If someone were killed in a meetup and the investigation afterward indicated any portion of the meetup had been enabled by their email system, as an involved entity with deep pockets, they are going to get hit up in a civil case. Period.
It is the civil portion that scares these companies the most because prosecutorial discretion won't save them from at least occurring big legal fees. There is an army of attorneys gearing up to make money off of this law.
Yahoo has to be able to prove that they have taken measures to at least try to prevent the use of their system to arrange sex for money trades or coordinate trafficking and the language used in the emails that get through had better be "coded" language that they can reasonably argue a trained person would not have picked up, much less a trained AI.
All online message traffic of all media types will soon be censored by the big guys and the little guys without resources to do so will simply be forced out of business. That is what all regulation does and why the big guys actually like it though they pretend to fight it.
it's no worse than gmail from my point of view. I have both and prefer yahoo. Where else should I go?

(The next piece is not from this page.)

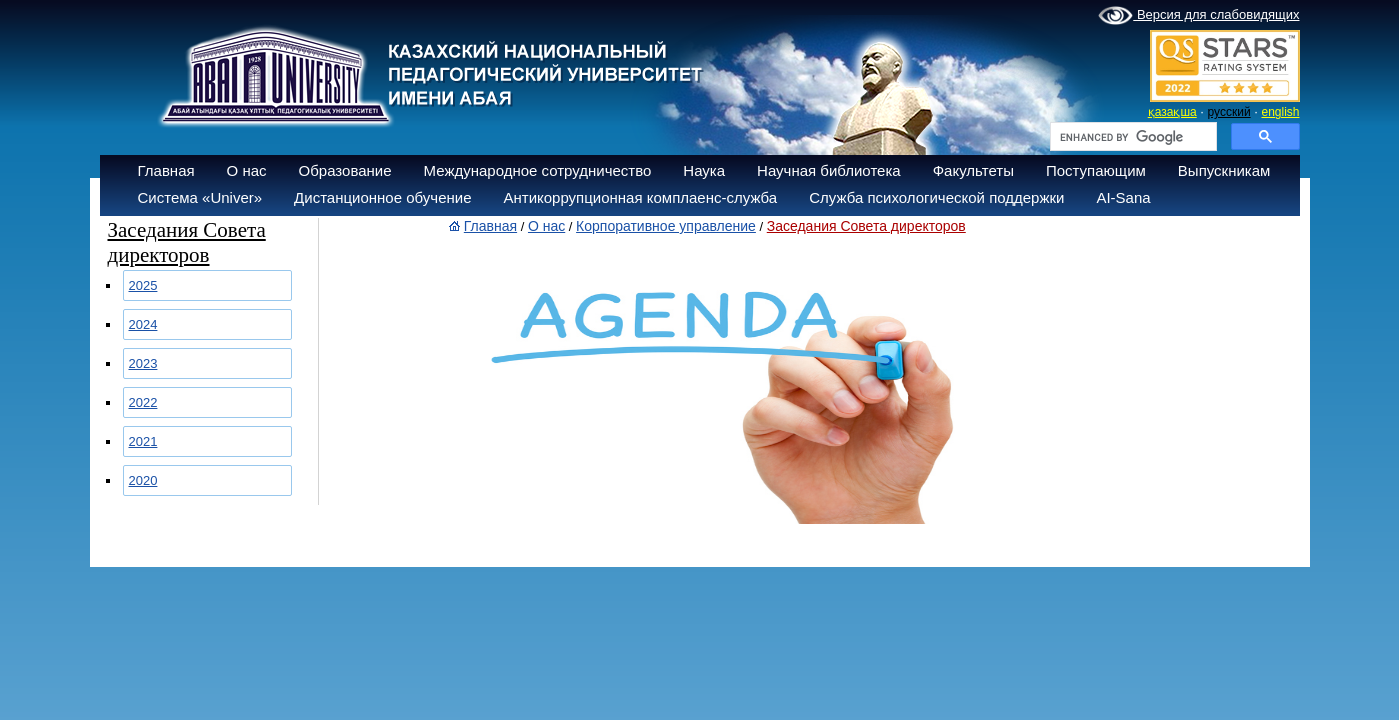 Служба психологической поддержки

Been using it since the beginning... had many email providers, paid and unpaid. All have gone away except yahoo and gmail. Been on slashdot since 1997, but still an AC.
google (gmail,maps,etc) shares data with alphabet(ads).
instagram/whatsapp shares data with facebook.
OnStar shares data with your car manufacturer.
Its just a case of X shares data with X's owner.
If you don't know which company you are really doing business with, that is the main problem.
and forgot: CNET shares data with CBS
People still use this company? Last I checked they couldn't even do search right and had to piggy back bing.
I still seem to be subscribed to a couple of mailing lists from egroups that Yahoo bought out, unluckily I have no idea how to log on to Yahoo due to not even knowing the user name, little well a password. The mailing lists chug along sending me mail over pop and it is easy to ignore the ads at the bottom due to using a text mode mail program.
It's a problem with most of these companies, you sign up with one and before you know it, its been bought out by a bigger one and then bought out again, each time usually with more draconian policies.
https://en.wikipedia.org/wiki/Inverted_totalitarianism
Basically just owns shares of Alibaba at this point as the main source of their value. I mean do they do anything else relevant?